__Work instructions__.
Please repeat, exactly as written, the line containing "een cash-automaat die" and every line after it through the end of the records below, leaving out any pictures.

__Extracted material__.
== Segment start ==

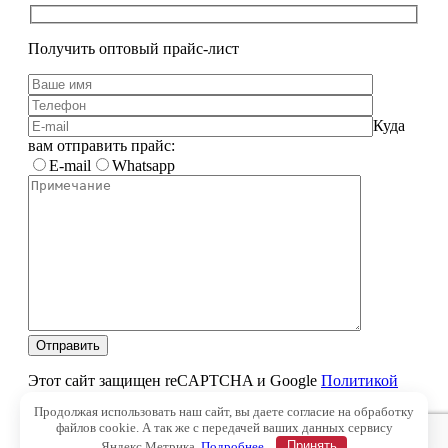
Получить оптовый прайс-лист
Куда
вам отправить прайс:
E-mail
Whatsapp
Этот сайт защищен reCAPTCHA и Google
Политикой
конфиденциальности
и
Условиями обслуживания
.
Продолжая использовать наш сайт, вы даете согласие на обработку
Нажимая Отправить, даю
согласие на обработку
файлов cookie. А так же с передачей ваших данных сервису
персональных данных
.
Яндекс.Метрика.
Подробнее.
Принять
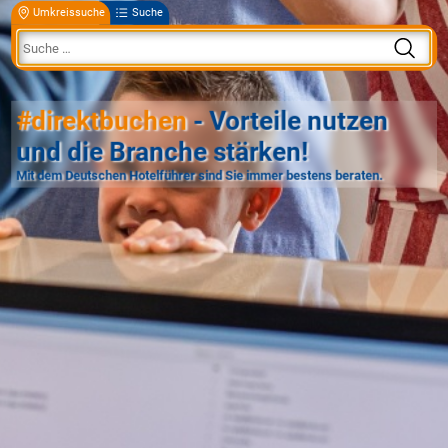
Umkreissuche
Suche
#direktbuchen
- Vorteile nutzen
und die Branche stärken!
Mit dem Deutschen Hotelführer sind Sie immer bestens beraten.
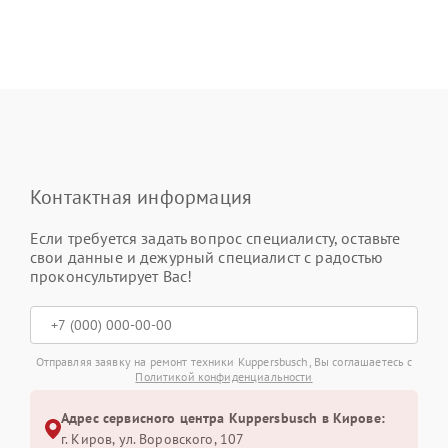
Контактная информация
Если требуется задать вопрос специалисту, оставьте
свои данные и дежурный специалист с радостью
проконсультирует Вас!
Отправляя заявку на ремонт техники Kuppersbusch, Вы соглашаетесь с
Политикой конфиденциальности
Адрес сервисного центра Kuppersbusch в Кирове:
г. Киров, ул. Воровского, 107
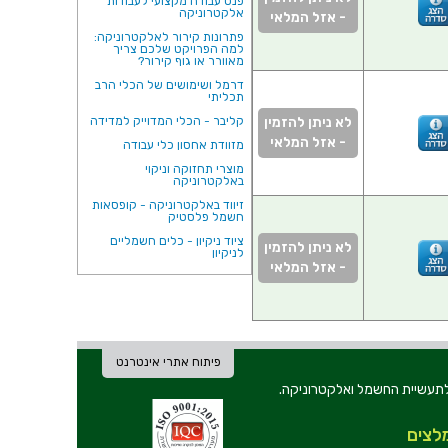
פנס עבודה מקצועי לעבודות
אלקטרוניקה
- אזל המלאי
פתרונות קירור לאלקטרוניקה:
למה הפרויקט שלכם צריך
מאוורר או גוף קירור?
דרמל ושימושים של הכלי הרב
תכליתי
לא ניתן להזמין
קליבר - הכלי המדוייק למדידה
- אזל המלאי
מזוודת אחסון כלי עבודה
מוצרי תחזוקה וניקוי
באלקטרוניקה
זיווד באלקטרוניקה - קופסאות
חשמל פלסטיק
ציוד ניקיון - כלים חשמליים
לא ניתן להזמין
לניקיון
- אזל המלאי
פיתוח אתרי אינטרנט
ת וכלי עבודה לתעשיית החשמל ואלקטרוניקה.
לצים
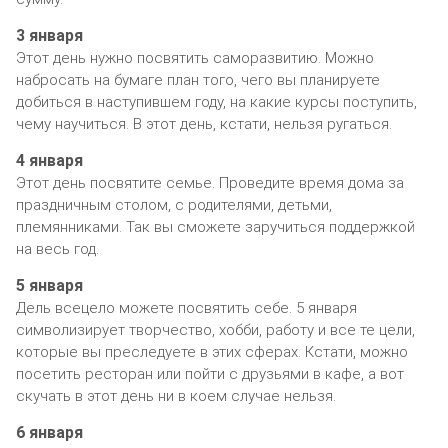
3 января
Этот день нужно посвятить саморазвитию. Можно
набросать на бумаге план того, чего вы планируете
добиться в наступившем году, на какие курсы поступить,
чему научиться. В этот день, кстати, нельзя ругаться.
4 января
Этот день посвятите семье. Проведите время дома за
праздничным столом, с родителями, детьми,
племянниками. Так вы сможете заручиться поддержкой
на весь год.
5 января
Дель всецело можете посвятить себе. 5 января
символизирует творчество, хобби, работу и все те цели,
которые вы преследуете в этих сферах. Кстати, можно
посетить ресторан или пойти с друзьями в кафе, а вот
скучать в этот день ни в коем случае нельзя.
6 января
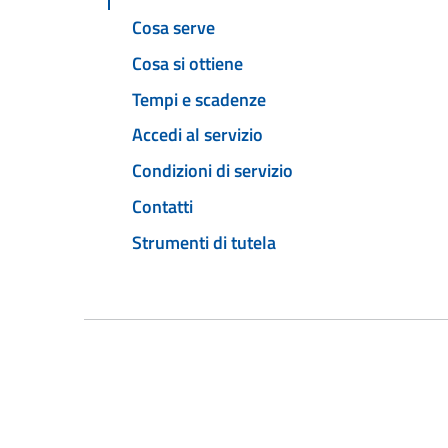
Cosa serve
Cosa si ottiene
Tempi e scadenze
Accedi al servizio
Condizioni di servizio
Contatti
Strumenti di tutela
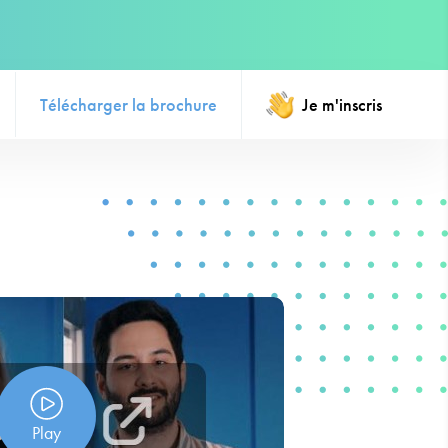
Télécharger la brochure
Je m'inscris
Play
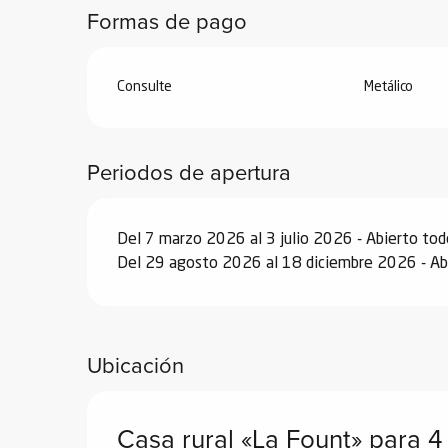
Formas de pago
Consulte
Metálico
Periodos de apertura
Del 7 marzo 2026 al 3 julio 2026 - Abierto todo
Del 29 agosto 2026 al 18 diciembre 2026 - Abi
Ubicación
Casa rural «La Fount» para 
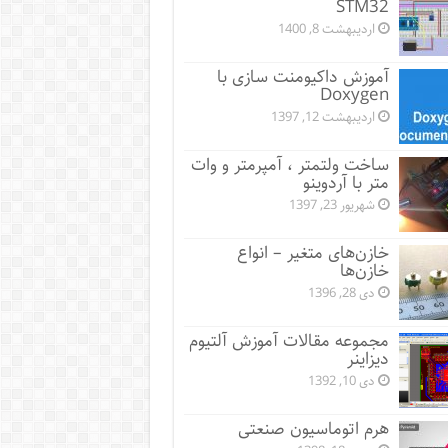
STM32
اردیبهشت 8, 1400
آموزش داکیومنت سازی با
Doxygen
اردیبهشت 12, 1397
ساخت ولتمتر ، آمپرمتر و وات
متر با آردوینو
شهریور 23, 1397
خازن‌های متغیر – انواع
خازن‌ها
دی 28, 1396
مجموعه مقالات آموزش آلتیوم
دیزاینر
دی 10, 1392
هرم اتوماسیون صنعتی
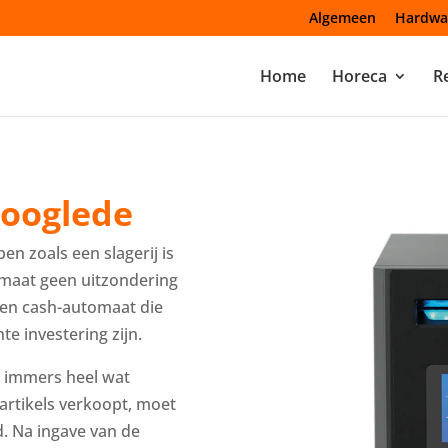
Algemeen
Hardwa
Home
Horeca
Re
ooglede
en zoals een slagerij is
maat geen uitzondering
een cash-automaat die
e investering zijn.
r immers heel wat
 artikels verkoopt, moet
. Na ingave van de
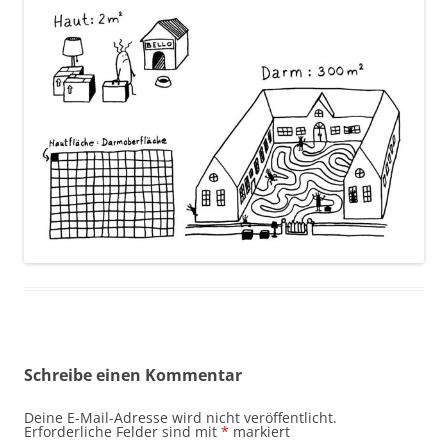
Schreibe einen Kommentar
Deine E-Mail-Adresse wird nicht veröffentlicht.
Erforderliche Felder sind mit
*
markiert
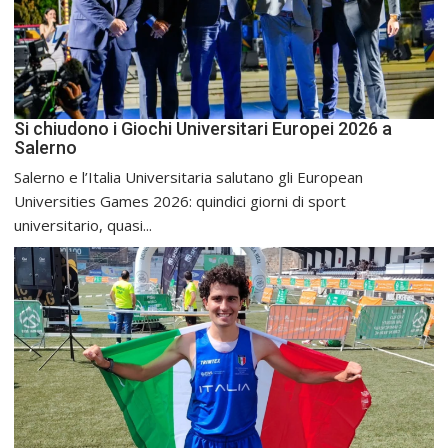
Si chiudono i Giochi Universitari Europei 2026 a
Salerno
Salerno e l’Italia Universitaria salutano gli European
Universities Games 2026: quindici giorni di sport
universitario, quasi...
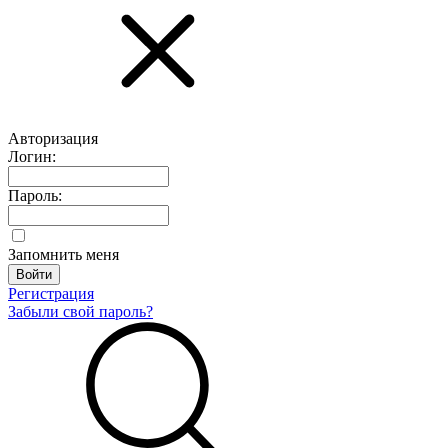
Авторизация
Логин:
Пароль:
Запомнить меня
Регистрация
Забыли свой пароль?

== Segment end ==

__Answer area__.
een cash-automaat die
e investering zijn.
r immers heel wat
 artikels verkoopt, moet
. Na ingave van de
Schreibe einen Kommentar
Deine E-Mail-Adresse wird nicht veröffentlicht.
Erforderliche Felder sind mit
*
markiert
Si chiudono i Giochi Universitari Europei 2026 a
Salerno
Salerno e l’Italia Universitaria salutano gli European
Universities Games 2026: quindici giorni di sport
universitario, quasi...
Авторизация
Логин:
Пароль:
Запомнить меня
Регистрация
Забыли свой пароль?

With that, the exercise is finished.